(近江戦)3
私は途中で影武者と入れ替わった。
何時もの様に堀部弥平が騎乗し、堀部弥吉が槍持ち。
それを流れ旗、幟旗、馬標が隠す念の入れよう。
私は少し離れた後方。
今回は蟹海老蔵が私の警護を務めた。
公方を討った功で百人頭に抜擢された剛の者だ。
私は彼の組の足軽に扮した。
腰の旗指物には慣れないが、お陰で足が鍛えられる、そう思うしかない。
途中で小休止になった。
現れた沖田蒼次郎が蟹海老蔵に何事か囁いた。
殊勝に頷く蟹。
沖田が去ると、蟹が私の前に来た。
如何にも上司であるという顔。
「旗指物を外して付いて来い」
私は彼に従った。
暫く陣中を行くと、どこからともなく長倉金八と斎藤一葉が現れた。
言葉もなく、私を隠す様に、自然に左右を固めた。
本陣の中に入った。
陣幕内の皆が跪いて私を迎え入れた。
私は上座の床几に腰を下ろした。
蟹と長倉、斎藤の三名が背後に控えた。
それを見て、皆も床几にかけた。
参謀方筆頭の芹沢嘉門が口を開いた。
「申し訳ございません。
予定が早まりました」
「何が起きた」
「観音寺城から六角親子が逃走しました。
伊賀方向に向かいました」
事前に予想はしていた。
近江六角家が危機に陥るや、観音寺城に籠城せぬ事は規定の事実。
代々に渡って甲賀の地か、伊賀の地に走り、反撃の機を窺った。
それでもって守護家を残して来た。
今回もそれに倣うつもりなのだろう。
にしても諦めるのが早過ぎだろう、六角親子。
「観音寺城は」
珍しく芹沢が言い淀んだ。
「・・・、困りました。
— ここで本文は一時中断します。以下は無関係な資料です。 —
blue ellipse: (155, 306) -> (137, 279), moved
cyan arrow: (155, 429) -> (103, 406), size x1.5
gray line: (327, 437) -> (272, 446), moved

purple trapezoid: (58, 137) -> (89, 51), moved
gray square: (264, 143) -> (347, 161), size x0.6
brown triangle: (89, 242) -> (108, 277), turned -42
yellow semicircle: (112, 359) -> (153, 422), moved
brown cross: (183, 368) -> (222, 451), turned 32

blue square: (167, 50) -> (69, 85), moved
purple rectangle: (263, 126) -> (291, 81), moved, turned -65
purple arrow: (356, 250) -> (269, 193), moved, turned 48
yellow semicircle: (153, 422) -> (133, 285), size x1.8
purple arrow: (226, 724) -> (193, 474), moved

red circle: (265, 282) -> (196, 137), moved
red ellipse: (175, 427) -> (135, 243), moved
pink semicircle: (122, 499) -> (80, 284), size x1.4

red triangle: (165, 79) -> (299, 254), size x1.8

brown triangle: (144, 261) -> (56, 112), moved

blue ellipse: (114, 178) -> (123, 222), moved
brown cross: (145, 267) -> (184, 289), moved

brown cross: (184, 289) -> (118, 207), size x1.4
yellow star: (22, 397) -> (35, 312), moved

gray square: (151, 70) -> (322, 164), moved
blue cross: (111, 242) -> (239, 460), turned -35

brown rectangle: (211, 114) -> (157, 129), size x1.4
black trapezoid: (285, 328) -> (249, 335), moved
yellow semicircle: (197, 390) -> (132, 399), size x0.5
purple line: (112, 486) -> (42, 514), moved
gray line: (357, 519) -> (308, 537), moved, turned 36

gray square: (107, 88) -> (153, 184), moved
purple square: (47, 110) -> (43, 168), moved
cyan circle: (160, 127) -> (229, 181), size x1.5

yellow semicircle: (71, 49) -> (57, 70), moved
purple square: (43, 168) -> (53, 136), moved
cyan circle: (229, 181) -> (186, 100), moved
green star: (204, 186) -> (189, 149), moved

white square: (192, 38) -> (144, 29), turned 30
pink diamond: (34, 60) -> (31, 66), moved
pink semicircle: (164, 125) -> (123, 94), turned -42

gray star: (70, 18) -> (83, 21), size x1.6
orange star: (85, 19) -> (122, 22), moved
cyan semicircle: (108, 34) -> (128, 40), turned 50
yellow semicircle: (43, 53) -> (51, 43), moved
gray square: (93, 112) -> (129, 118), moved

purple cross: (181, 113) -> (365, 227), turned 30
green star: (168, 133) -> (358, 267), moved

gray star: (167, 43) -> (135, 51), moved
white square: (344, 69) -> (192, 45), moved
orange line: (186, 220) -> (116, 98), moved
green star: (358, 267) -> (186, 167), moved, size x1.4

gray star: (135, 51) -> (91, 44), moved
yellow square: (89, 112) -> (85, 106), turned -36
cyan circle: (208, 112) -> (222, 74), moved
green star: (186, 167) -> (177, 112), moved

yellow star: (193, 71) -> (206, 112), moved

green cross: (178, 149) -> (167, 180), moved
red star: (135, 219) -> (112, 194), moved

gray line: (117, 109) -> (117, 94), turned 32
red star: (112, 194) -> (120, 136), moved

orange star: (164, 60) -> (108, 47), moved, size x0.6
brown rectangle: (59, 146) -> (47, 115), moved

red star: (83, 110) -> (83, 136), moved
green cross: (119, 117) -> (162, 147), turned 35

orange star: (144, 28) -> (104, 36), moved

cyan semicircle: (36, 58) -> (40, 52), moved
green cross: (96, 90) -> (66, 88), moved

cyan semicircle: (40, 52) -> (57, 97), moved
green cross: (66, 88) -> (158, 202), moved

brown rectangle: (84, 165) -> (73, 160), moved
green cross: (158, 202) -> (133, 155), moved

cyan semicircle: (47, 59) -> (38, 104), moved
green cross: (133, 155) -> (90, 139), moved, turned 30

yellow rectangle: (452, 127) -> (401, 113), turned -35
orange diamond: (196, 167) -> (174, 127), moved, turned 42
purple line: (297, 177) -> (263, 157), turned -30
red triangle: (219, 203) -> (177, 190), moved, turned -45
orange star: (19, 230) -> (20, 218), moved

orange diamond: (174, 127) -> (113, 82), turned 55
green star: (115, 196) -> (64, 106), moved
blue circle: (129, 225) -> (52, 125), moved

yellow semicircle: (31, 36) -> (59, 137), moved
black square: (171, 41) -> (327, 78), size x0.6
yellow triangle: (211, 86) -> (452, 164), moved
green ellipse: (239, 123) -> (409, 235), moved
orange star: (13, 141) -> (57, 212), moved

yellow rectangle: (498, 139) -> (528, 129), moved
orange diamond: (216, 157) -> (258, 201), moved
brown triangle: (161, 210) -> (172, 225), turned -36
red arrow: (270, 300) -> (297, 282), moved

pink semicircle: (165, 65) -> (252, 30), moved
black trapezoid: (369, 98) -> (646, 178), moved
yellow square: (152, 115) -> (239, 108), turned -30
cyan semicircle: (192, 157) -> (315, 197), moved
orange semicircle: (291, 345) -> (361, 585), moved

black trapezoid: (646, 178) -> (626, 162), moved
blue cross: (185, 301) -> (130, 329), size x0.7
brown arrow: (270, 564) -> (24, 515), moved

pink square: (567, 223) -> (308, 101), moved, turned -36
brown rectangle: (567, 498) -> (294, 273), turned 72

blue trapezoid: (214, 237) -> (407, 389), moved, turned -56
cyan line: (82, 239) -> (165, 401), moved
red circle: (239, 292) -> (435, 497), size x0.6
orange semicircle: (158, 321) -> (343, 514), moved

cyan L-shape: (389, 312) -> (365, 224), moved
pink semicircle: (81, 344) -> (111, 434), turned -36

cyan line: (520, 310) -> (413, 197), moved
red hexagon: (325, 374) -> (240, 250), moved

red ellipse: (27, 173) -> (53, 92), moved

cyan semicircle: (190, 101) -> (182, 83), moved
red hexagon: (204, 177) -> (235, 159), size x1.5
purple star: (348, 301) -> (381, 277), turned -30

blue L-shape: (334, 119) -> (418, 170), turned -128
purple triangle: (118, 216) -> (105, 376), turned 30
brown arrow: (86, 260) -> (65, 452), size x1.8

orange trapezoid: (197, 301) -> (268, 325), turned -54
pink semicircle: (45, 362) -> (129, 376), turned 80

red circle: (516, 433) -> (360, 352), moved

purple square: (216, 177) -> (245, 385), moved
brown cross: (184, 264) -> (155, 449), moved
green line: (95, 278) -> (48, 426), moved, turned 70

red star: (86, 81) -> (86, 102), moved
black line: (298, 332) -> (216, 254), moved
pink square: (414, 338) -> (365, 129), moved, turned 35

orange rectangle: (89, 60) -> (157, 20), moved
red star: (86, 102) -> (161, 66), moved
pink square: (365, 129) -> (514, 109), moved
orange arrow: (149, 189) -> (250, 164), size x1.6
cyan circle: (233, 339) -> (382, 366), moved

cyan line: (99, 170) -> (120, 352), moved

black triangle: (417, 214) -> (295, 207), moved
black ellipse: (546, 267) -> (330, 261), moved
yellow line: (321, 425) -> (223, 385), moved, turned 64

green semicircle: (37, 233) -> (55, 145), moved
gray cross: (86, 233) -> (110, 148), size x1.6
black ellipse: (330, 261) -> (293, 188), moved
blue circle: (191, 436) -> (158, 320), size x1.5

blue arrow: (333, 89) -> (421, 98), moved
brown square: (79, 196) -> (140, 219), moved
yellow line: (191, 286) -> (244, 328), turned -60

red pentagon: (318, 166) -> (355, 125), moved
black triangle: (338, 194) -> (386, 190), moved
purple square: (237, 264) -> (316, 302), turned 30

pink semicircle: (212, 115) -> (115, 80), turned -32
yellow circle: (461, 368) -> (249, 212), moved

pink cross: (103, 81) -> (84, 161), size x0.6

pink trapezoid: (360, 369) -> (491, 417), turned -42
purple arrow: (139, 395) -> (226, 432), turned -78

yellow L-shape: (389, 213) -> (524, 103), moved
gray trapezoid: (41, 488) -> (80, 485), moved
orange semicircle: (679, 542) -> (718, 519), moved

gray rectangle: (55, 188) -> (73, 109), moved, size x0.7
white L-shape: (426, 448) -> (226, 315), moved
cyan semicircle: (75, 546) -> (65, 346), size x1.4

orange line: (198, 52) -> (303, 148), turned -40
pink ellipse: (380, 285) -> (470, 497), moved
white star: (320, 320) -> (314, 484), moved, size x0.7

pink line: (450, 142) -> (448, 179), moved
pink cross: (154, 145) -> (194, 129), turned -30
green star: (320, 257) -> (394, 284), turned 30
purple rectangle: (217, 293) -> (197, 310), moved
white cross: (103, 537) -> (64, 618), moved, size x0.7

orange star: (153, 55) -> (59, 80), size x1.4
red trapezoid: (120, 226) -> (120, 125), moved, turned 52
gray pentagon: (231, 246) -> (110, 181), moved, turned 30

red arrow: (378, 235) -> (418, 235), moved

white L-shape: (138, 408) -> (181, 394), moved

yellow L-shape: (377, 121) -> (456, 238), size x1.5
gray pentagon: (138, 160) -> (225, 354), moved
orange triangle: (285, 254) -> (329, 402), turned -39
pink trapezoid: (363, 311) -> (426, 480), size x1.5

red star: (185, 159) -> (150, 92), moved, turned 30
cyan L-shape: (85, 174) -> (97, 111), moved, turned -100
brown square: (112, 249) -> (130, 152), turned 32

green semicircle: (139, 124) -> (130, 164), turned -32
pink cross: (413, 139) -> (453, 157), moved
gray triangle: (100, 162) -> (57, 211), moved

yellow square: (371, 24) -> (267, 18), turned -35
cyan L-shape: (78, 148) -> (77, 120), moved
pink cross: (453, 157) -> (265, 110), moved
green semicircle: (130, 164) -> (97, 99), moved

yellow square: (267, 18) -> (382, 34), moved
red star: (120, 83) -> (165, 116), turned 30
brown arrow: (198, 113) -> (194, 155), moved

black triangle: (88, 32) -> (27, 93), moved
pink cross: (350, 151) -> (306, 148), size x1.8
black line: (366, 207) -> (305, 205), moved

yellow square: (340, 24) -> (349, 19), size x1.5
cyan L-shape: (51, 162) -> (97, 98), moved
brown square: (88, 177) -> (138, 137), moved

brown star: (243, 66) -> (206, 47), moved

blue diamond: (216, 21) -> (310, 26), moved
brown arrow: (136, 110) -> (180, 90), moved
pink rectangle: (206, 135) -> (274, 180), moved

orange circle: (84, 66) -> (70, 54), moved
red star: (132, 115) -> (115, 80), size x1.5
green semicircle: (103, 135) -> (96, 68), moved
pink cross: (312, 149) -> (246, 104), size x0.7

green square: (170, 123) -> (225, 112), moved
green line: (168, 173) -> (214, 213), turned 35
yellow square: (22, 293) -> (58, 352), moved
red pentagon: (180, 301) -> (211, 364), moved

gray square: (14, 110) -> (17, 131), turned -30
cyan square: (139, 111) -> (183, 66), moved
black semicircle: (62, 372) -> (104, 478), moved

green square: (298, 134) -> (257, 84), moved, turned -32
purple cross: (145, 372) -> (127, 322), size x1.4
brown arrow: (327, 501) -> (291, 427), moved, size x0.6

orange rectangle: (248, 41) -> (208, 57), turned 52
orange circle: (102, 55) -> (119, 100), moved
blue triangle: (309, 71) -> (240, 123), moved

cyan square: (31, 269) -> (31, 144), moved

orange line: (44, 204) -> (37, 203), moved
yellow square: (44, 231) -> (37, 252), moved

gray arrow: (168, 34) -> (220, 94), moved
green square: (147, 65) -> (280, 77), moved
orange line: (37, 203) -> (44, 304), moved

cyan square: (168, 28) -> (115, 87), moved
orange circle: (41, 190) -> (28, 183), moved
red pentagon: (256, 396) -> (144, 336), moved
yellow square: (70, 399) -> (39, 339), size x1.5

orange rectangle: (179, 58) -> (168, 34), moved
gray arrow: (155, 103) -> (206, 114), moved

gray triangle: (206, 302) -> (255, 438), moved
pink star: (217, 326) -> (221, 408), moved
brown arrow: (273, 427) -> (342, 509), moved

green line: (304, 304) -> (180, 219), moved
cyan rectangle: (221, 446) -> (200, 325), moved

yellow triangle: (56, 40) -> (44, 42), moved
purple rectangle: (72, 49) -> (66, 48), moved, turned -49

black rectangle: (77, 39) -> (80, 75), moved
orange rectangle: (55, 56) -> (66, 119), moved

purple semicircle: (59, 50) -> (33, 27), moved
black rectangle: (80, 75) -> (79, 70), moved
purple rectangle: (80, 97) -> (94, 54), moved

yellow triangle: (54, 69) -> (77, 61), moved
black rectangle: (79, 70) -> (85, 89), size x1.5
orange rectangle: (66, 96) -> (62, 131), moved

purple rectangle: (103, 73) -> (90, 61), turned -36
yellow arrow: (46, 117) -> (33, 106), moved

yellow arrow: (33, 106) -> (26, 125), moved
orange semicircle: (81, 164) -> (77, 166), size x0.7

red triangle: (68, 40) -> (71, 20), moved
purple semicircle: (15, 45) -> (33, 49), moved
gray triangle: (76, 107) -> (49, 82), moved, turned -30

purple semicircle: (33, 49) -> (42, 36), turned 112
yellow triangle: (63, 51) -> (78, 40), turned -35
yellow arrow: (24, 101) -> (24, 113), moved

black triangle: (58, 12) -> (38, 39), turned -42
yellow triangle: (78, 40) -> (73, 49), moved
後藤家の次男が占拠しました」
後藤高治。
親や嫡男の陰にいて、気質が知れぬ男だ。
判明しているのは手勢の数のみ。
おおよそ二千。
参謀方次席の新見金之助が補足した。
「それに国人衆が加わると面倒です」
「どのくらいが加わると予想する」
「全てが・・・、万を超えると考えた方が宜しいかと」
観音寺城に籠る六角親子と、それを包囲する国人衆、
そこへ横合いから当家が兵を進める。
悠然と軍勢を誇示し、威圧する。
そのつもりでいた。
なのにこれだ。
戦はなま物、意に反する事が起きる。
理解に苦しむ事も。
だから面白い。
私は床几の面々を見回した。
「少し修正するか」
「どの様に」
「手間がかかるなら観音寺城を焼く」
「宜しいのですか」
六角家が危機に陥る度に城を捨てるのは、
城や城下に被害を出したくないから、そう見方も出来た。
特に城下には銭金に代え難い物があると。
確かに高名な神社仏閣がある。
歴史もある。
だがそれに勝る物があった。
商家が競う様に軒を並べていた。
「城下町まで焼けとは言わん。
城のみで済ませたい、どうだ」
「城のみですか」
猪鹿の爺さんが口を開いた。
「我等をお忘れですか。
火付けなら我等にお任せを。
城のみを焼いてご覧に入れましょう」
「頼めるか」
「我ら甲賀者は観音寺城を隅々にまで、そらんじております。
焼き方よし、焼かれ方よし、周りも無事で良し、で御座います」
私は次に移った。
「伊賀に走った六角親子はどうする」
ここでも猪鹿の爺さんが口を開いた。
「新たに加わった服部党に任せる、では如何でしょう」
三河の松平家に仕えていた服部党の出自は、元々は伊賀。
故に伝手がある。
任せて手腕を見るのも一興かも知れぬ。
失敗しても何とかなる。
何とかする。
家臣が。
芹沢嘉門が爺さんに頼んだ。
「出来れば家来もろとも親子を殺してくれんか。